EXERCISE
Without omitting anything, copy every entry word for word.

DATASET EXTRACT
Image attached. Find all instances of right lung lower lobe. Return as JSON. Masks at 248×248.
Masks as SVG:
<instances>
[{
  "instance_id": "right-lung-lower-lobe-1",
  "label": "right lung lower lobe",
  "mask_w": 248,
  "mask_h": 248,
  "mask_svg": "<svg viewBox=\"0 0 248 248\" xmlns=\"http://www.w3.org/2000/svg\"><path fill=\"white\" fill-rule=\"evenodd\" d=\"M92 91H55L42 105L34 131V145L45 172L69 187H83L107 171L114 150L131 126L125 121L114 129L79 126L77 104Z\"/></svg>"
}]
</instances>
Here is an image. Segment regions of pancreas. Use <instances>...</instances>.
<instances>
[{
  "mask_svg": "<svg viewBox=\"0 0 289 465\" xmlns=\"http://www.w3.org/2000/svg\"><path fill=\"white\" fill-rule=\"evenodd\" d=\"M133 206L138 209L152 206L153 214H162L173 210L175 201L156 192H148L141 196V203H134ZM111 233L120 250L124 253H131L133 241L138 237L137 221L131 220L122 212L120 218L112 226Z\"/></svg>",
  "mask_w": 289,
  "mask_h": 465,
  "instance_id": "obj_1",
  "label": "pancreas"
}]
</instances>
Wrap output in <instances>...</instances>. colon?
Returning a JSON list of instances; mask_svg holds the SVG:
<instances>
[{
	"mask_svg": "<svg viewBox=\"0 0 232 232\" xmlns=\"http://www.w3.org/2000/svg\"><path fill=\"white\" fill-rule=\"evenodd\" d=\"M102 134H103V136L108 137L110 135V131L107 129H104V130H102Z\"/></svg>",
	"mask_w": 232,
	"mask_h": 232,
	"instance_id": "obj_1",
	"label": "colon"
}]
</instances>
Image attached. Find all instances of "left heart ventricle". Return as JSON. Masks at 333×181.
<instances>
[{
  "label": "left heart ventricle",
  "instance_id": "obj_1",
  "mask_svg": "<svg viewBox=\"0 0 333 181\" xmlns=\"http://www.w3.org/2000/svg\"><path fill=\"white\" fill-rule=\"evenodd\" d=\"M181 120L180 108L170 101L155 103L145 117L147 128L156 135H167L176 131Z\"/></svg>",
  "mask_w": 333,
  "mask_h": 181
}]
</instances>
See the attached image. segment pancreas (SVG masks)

OUTPUT FOR THIS TASK
Image attached. Find all instances of right lung lower lobe. Return as JSON. Masks at 248×248.
Masks as SVG:
<instances>
[{
  "instance_id": "right-lung-lower-lobe-1",
  "label": "right lung lower lobe",
  "mask_w": 248,
  "mask_h": 248,
  "mask_svg": "<svg viewBox=\"0 0 248 248\" xmlns=\"http://www.w3.org/2000/svg\"><path fill=\"white\" fill-rule=\"evenodd\" d=\"M92 91H55L42 105L34 131V145L45 172L69 187H83L107 171L114 150L131 126L125 121L114 129L79 126L77 104Z\"/></svg>"
}]
</instances>
Here is an image. Segment regions of pancreas. Use <instances>...</instances>.
<instances>
[{
  "mask_svg": "<svg viewBox=\"0 0 289 465\" xmlns=\"http://www.w3.org/2000/svg\"><path fill=\"white\" fill-rule=\"evenodd\" d=\"M133 206L138 209L152 206L153 214H162L173 210L175 201L156 192H148L141 196V203H134ZM111 233L120 250L124 253H131L133 241L138 237L137 221L131 220L122 212L120 218L112 226Z\"/></svg>",
  "mask_w": 289,
  "mask_h": 465,
  "instance_id": "obj_1",
  "label": "pancreas"
}]
</instances>
Wrap output in <instances>...</instances>. colon?
Returning a JSON list of instances; mask_svg holds the SVG:
<instances>
[{
	"mask_svg": "<svg viewBox=\"0 0 232 232\" xmlns=\"http://www.w3.org/2000/svg\"><path fill=\"white\" fill-rule=\"evenodd\" d=\"M102 134H103V136L108 137L110 135V131L107 129H104V130H102Z\"/></svg>",
	"mask_w": 232,
	"mask_h": 232,
	"instance_id": "obj_1",
	"label": "colon"
}]
</instances>
Image attached. Find all instances of "left heart ventricle". Return as JSON. Masks at 333×181.
<instances>
[{
  "label": "left heart ventricle",
  "instance_id": "obj_1",
  "mask_svg": "<svg viewBox=\"0 0 333 181\" xmlns=\"http://www.w3.org/2000/svg\"><path fill=\"white\" fill-rule=\"evenodd\" d=\"M181 120L180 108L170 101L155 103L145 117L147 128L156 135H167L176 131Z\"/></svg>",
  "mask_w": 333,
  "mask_h": 181
}]
</instances>
See the attached image. segment pancreas (SVG masks)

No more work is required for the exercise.